» **What you are asked to do**
Keep the text of the data exactly as it is and omit each picture from the copy.

» **Listed entries**
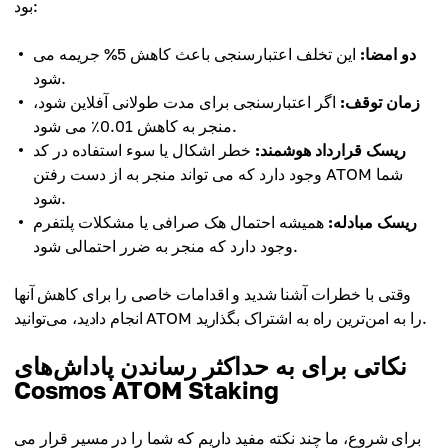
بود:
دو امضا:
این تخلف اعتبارسنجی باعث کاهش 5% جریمه می
شود.
زمان توقف:
اگر اعتبارسنجی برای مدت طولانی آفلاین شود،
منجر به کاهش 0.01٪ می شود.
ریسک قرارداد هوشمند:
خطر اشکال یا سوء استفاده در کد
وجود دارد که می تواند منجر به از دست رفتن ATOM شما
شود.
ریسک مبادله:
همیشه احتمال هک صرافی یا مشکلات پلتفرم
وجود دارد که منجر به ضرر احتمالی شود.
وقتی با خطرات آشنا شدید و اقدامات خاصی را برای کاهش آنها
انجام دادید، می‌توانید ATOM را به امن‌ترین راه به اشتراک بگذارید.
نکاتی برای به حداکثر رساندن پاداش‌های
Cosmos ATOM Staking
برای شروع، ما چند نکته مفید داریم که شما را در مسیر قرار می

» **Your solution**
بود:
دو امضا:
این تخلف اعتبارسنجی باعث کاهش 5% جریمه می
شود.
زمان توقف:
اگر اعتبارسنجی برای مدت طولانی آفلاین شود،
منجر به کاهش 0.01٪ می شود.
ریسک قرارداد هوشمند:
خطر اشکال یا سوء استفاده در کد
وجود دارد که می تواند منجر به از دست رفتن ATOM شما
شود.
ریسک مبادله:
همیشه احتمال هک صرافی یا مشکلات پلتفرم
وجود دارد که منجر به ضرر احتمالی شود.
وقتی با خطرات آشنا شدید و اقدامات خاصی را برای کاهش آنها
انجام دادید، می‌توانید ATOM را به امن‌ترین راه به اشتراک بگذارید.
نکاتی برای به حداکثر رساندن پاداش‌های
Cosmos ATOM Staking
برای شروع، ما چند نکته مفید داریم که شما را در مسیر قرار می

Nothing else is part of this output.